Os sintomas incluíam “ansiedade, preocupação, distúrbios alimentares, enurese noturna” e problemas de sono.
Desde o início da guerra, no outono passado, os ataques israelitas mataram mais de 41.467 palestinianos, feriram cerca de 95.921 e deslocaram quase toda a população de 2,3 milhões, de acordo com os últimos números do Ministério da Saúde de Gaza. O conflito seguiu-se à violência do Hamas em Israel em 7 de outubro de 2023, quando os seus combatentes mataram 1.200 pessoas e fizeram mais de 250 reféns, segundo dados israelitas.
Estresse e terror
Dr. Fozia Alvi, médica de família de Calgary, também é presidente da Humanity Auxilium, uma rede de médicos voluntários com sede no Canadá.

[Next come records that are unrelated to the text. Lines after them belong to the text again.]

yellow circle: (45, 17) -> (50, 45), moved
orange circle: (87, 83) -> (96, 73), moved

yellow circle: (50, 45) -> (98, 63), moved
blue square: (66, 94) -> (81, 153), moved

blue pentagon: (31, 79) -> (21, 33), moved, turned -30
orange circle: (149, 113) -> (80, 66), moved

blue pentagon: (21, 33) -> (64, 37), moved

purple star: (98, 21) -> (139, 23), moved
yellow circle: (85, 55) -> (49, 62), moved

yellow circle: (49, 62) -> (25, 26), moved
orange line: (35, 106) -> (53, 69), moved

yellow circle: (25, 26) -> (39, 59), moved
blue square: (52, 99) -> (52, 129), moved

Desde Fevereiro, a organização sem fins lucrativos enviou 36 médicos a Gaza para assistência humanitária, e “quase todos os médicos me disseram mais ou menos [the] as mesmas histórias sobre o estresse nas crianças e os horrores que elas enfrentam.”
Alvi diz que as crianças que são submetidas a cirurgia muitas vezes o fazem sem anestesia adequada, “ao mesmo tempo que lutam com o trauma psicológico da guerra”.
Esse trauma pode ter efeitos de longo alcance.
“Não saber se você vive ou morre definitivamente torna essas crianças mais suscetíveis a doenças a curto prazo, mas também a doenças crônicas a longo prazo”, diz o médico de emergência Basith.
“Se você recuar, o verdadeiro horror é que, se eles sobreviverem a esse genocídio e se tornarem adultos, estarão fadados a ter que lidar com os demônios do trauma pelo resto de suas vidas”.
Sama, por outro lado, espera que um dia possa se livrar completamente de sua bandana rosa.
“Se Deus quiser, vou queimar esta bandana quando meu cabelo voltar a crescer”, disse ela.
“Eu vou queimá-lo. Eu odeio isso. Eu gostaria que meu cabelo voltasse a crescer e eu pudesse fazer uma trança.”